A ação inicia-se com a jornada de regresso da personagem de Simão Neto à aldeia miserável de Nadepiori, um recanto agreste e ventoso do Alentejo. Enquanto Simão tenta regressar à sua aldeia sem perder a mercadoria de azeitonas recém-apanhadas que transporta, é atacado por uma matilha de cães selvagens a que sobrevive graças à intervenção de um estrangeiro misterioso que se faz acompanhar por um arpão – um homem do mar regressado à terra. Constantino, o sétimo filho de sete irmãos, regressava à sua terra natal depois de sete anos de exílio, determinado a aplicar justiça pelas próprias mãos.

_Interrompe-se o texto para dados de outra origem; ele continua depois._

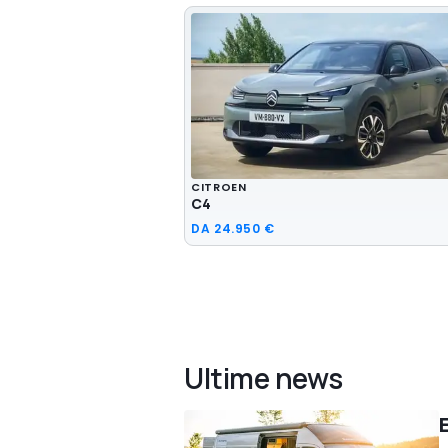
CITROEN
C4
DA
24.950 €
Ultime news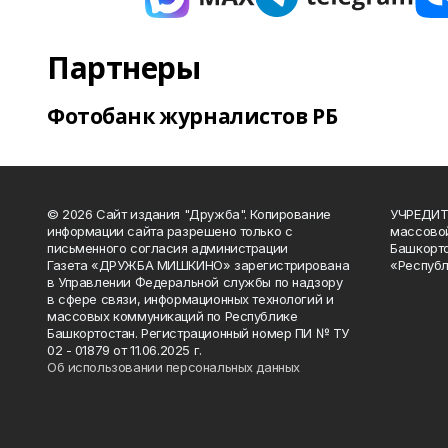
Партнеры
Фотобанк журналистов РБ
© 2026 Сайт издания "Дружба". Копирование
УЧРЕДИТЕ
информации сайта разрешено только с
массово
письменного согласия администрации
Башкорто
Газета «ДРУЖБА МИШКИНО» зарегистрирована
«Республ
в Управлении Федеральной службы по надзору
в сфере связи, информационных технологий и
массовых коммуникаций по Республике
Башкортостан. Регистрационный номер ПИ № ТУ
02 - 01879 от 11.06.2025 г.
Об использовании персональных данных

Através de uma narrativa sinuosa, Ana Margarida de Carvalho cede-nos o lugar do observador da vida no interior do Alentejo em pleno Estado Novo, inserindo-nos numa teia de histórias de vida cujos desfechos não foram aqueles que eram esperados, e cuja base é a luta pela vida numa aldeia em que se vive à força, à mercê da liderança impiedosa do povo vizinho.

“porque só um humano entende tanta desumanidade”

O gesto que fazemos para proteger a cabeça é um livro complexo, com seis capítulos e seis pontos finais, sugerindo uma autêntica caminhada, a infinidade laboriosa de um carreiro de formigas, “encarrilhadas umas nas outras, sem parar, como as linhas de um livro”.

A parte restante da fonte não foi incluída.